TASK BRIEF: What the response needs is every record, repeated verbatim, and no images.

[DATA SHOWN — start]

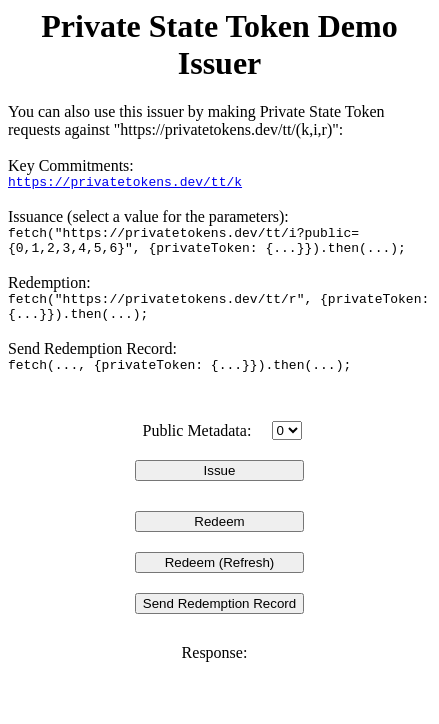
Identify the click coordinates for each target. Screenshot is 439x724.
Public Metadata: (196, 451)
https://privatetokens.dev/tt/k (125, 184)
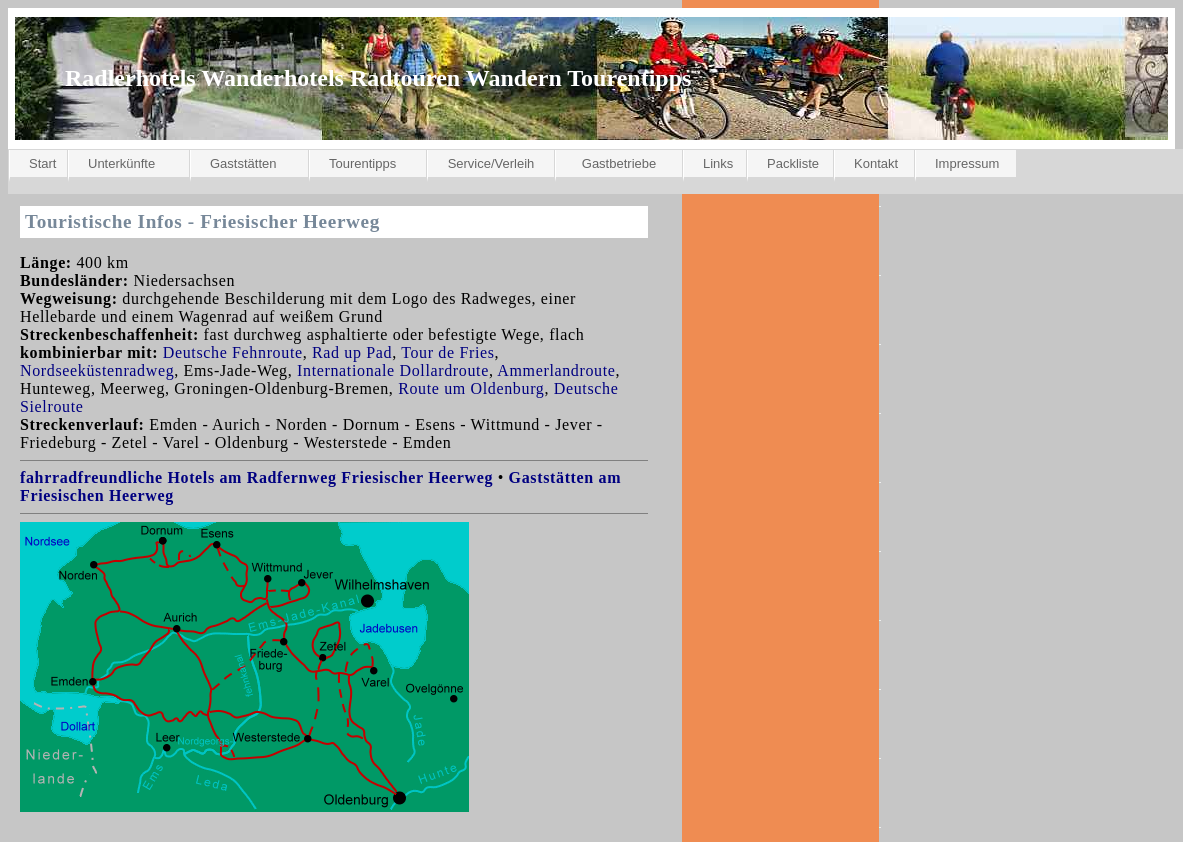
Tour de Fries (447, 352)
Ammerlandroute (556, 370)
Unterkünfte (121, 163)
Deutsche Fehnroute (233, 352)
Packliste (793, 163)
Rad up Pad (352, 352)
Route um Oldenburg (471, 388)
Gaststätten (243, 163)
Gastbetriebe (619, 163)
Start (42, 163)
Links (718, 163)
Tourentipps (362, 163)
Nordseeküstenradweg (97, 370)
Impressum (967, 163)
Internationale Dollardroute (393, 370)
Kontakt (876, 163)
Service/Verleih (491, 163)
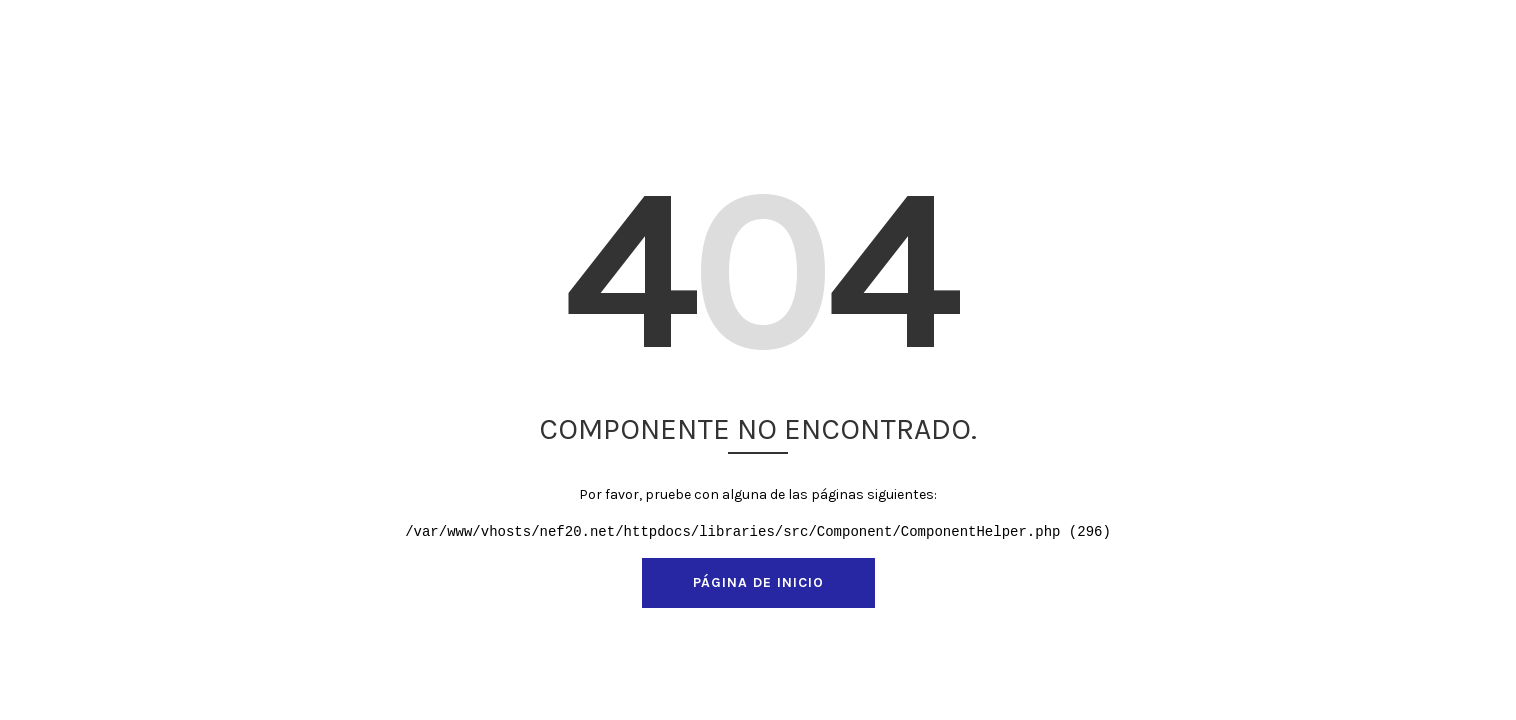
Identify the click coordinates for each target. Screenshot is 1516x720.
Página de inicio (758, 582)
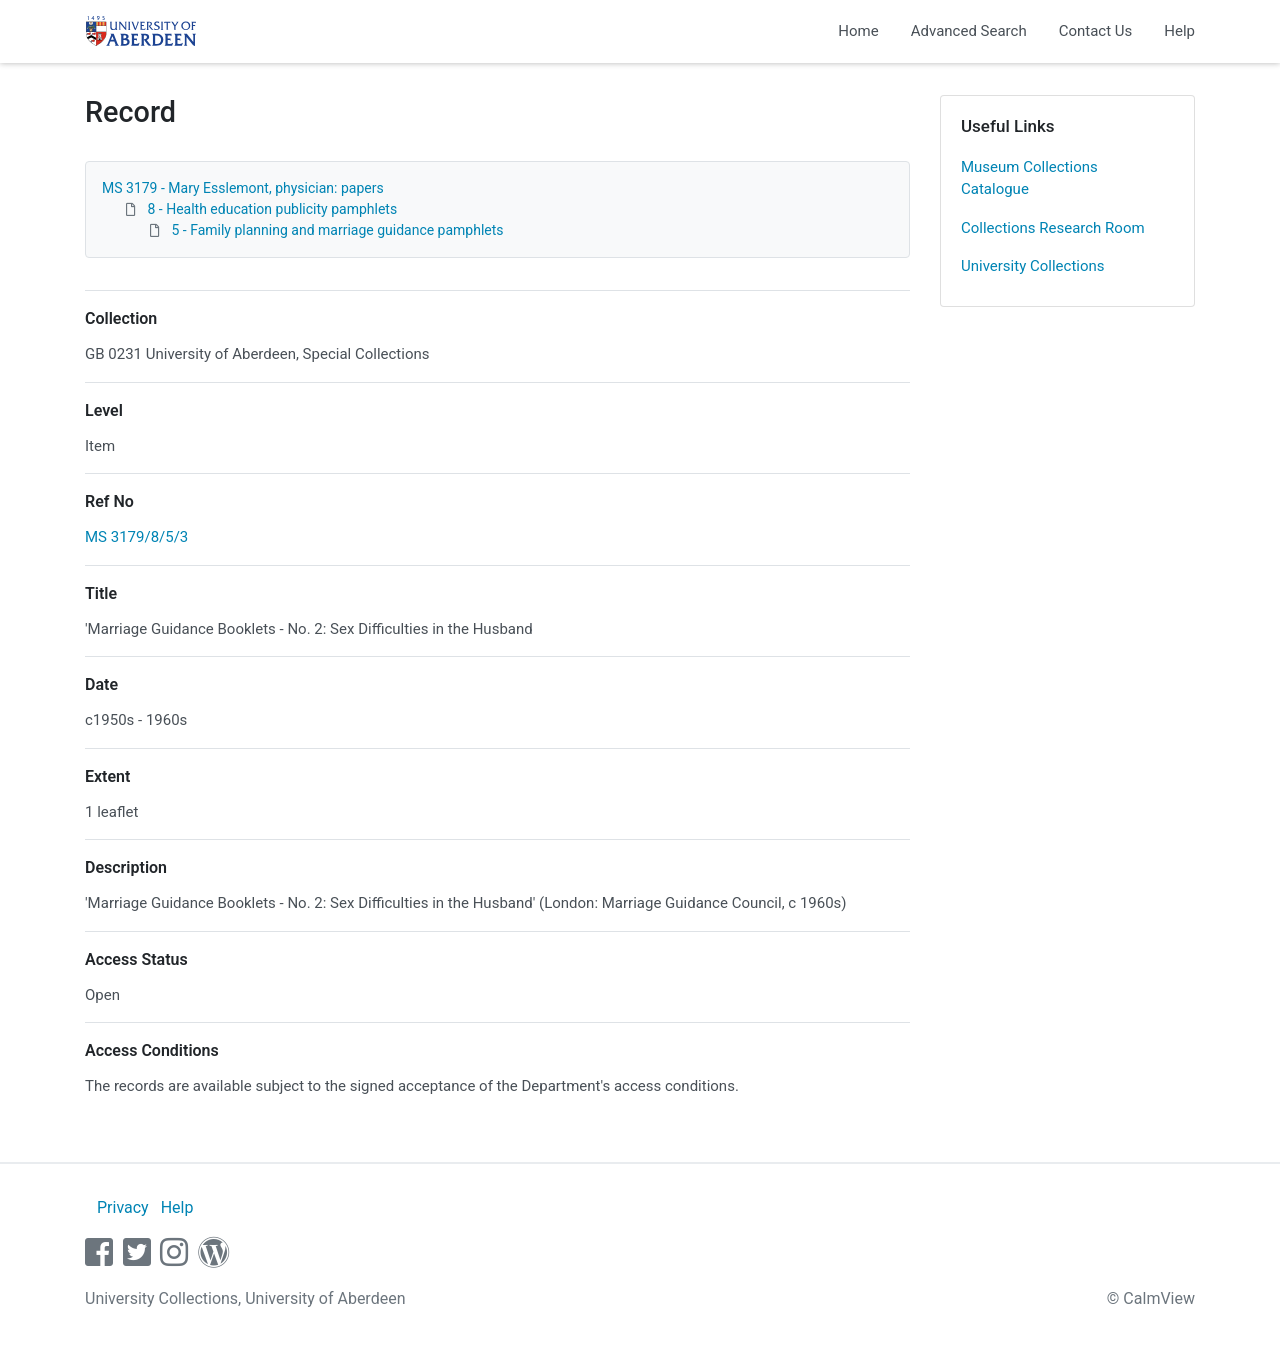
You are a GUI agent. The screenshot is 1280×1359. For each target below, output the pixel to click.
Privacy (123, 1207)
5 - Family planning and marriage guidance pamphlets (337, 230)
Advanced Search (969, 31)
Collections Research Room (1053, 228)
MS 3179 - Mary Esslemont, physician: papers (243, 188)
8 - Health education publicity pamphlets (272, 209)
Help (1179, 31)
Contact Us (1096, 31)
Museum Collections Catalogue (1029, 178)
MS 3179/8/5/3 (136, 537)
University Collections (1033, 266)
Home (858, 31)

[DATA SHOWN — finish]

TASK OUTPUT:
Identify the click coordinates for each target. Screenshot is 439x724.
Public Metadata: (196, 451)
https://privatetokens.dev/tt/k (125, 184)
Tour de Fries (447, 352)
Ammerlandroute (556, 370)
Unterkünfte (121, 163)
Deutsche Fehnroute (233, 352)
Packliste (793, 163)
Rad up Pad (352, 352)
Route um Oldenburg (471, 388)
Gaststätten (243, 163)
Gastbetriebe (619, 163)
Start (42, 163)
Links (718, 163)
Tourentipps (362, 163)
Nordseeküstenradweg (97, 370)
Impressum (967, 163)
Internationale Dollardroute (393, 370)
Kontakt (876, 163)
Service/Verleih (491, 163)
Identify the click coordinates for each target. Screenshot is 1516x720.
Página de inicio (758, 582)
You are a GUI agent. The screenshot is 1280×1359. For each target below, output the pixel to click.
Privacy (123, 1207)
5 - Family planning and marriage guidance pamphlets (337, 230)
Advanced Search (969, 31)
Collections Research Room (1053, 228)
MS 3179 - Mary Esslemont, physician: papers (243, 188)
8 - Health education publicity pamphlets (272, 209)
Help (1179, 31)
Contact Us (1096, 31)
Museum Collections Catalogue (1029, 178)
MS 3179/8/5/3 (136, 537)
University Collections (1033, 266)
Home (858, 31)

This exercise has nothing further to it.